Would you transcribe the records below from the line with "PARTNER CROSSWAY" to the line with "控除上限額シミュレーション", ends included, exactly and with nothing more, leaving the pictures out?

START RECORD EXCERPTS

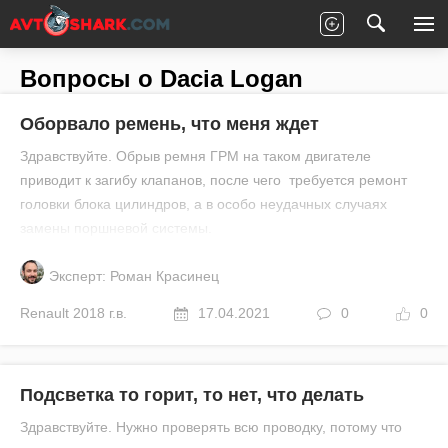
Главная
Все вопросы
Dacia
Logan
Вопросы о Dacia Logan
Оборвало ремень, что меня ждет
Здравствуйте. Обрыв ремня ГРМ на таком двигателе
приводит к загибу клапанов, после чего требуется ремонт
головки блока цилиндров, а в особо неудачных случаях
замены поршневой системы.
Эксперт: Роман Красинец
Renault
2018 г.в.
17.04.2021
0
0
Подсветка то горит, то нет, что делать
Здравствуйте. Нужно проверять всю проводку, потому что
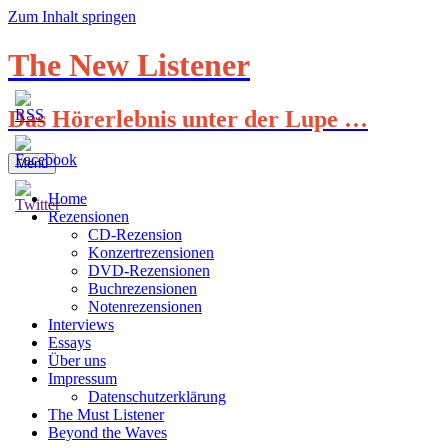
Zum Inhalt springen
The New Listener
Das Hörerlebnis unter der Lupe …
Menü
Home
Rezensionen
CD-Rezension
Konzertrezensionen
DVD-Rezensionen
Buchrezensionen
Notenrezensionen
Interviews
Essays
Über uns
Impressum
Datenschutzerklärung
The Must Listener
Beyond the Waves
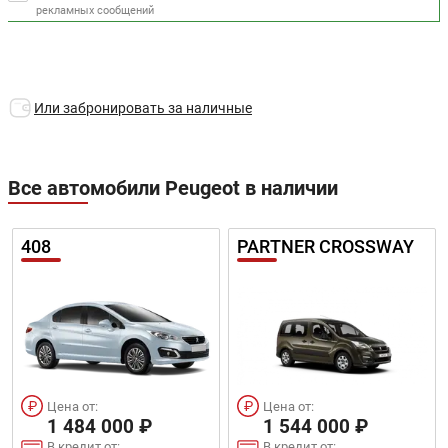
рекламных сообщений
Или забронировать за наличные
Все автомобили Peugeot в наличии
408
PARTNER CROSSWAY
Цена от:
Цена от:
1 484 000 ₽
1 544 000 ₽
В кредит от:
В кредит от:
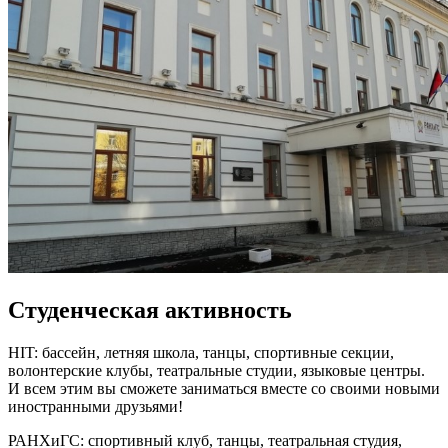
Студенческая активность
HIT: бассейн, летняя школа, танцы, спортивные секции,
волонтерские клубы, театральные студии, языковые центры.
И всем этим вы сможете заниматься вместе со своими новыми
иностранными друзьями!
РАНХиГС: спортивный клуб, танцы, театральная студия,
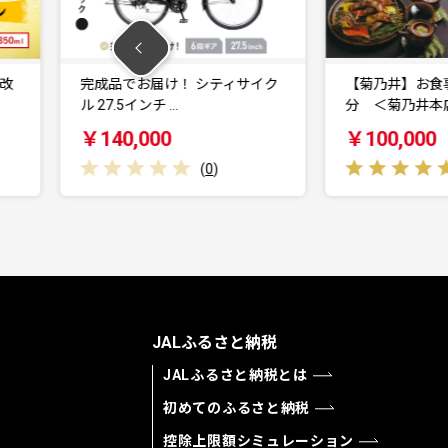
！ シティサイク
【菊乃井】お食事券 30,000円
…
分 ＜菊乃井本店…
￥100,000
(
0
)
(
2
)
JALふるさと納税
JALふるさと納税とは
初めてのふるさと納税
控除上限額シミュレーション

END RECORD EXCERPTS
START RECORD EXCERPTS

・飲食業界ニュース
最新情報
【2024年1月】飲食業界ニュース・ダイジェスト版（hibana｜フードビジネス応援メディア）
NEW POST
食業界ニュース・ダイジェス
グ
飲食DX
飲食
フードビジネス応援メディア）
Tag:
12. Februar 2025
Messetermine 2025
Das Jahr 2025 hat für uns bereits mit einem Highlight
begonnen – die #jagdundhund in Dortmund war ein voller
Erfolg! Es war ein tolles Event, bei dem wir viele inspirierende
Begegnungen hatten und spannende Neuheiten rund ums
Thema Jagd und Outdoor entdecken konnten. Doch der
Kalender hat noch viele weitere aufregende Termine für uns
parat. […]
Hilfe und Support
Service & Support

END RECORD EXCERPTS

__RESULT OF THE EXERCISE__
PARTNER CROSSWAY
Цена от:
Цена от:
1 484 000 ₽
1 544 000 ₽
В кредит от:
В кредит от:
Студенческая активность
HIT: бассейн, летняя школа, танцы, спортивные секции,
волонтерские клубы, театральные студии, языковые центры.
И всем этим вы сможете заниматься вместе со своими новыми
иностранными друзьями!
РАНХиГС: спортивный клуб, танцы, театральная студия,
！ シティサイク
【菊乃井】お食事券 30,000円
…
分 ＜菊乃井本店…
￥100,000
(
0
)
(
2
)
JALふるさと納税
JALふるさと納税とは
初めてのふるさと納税
控除上限額シミュレーション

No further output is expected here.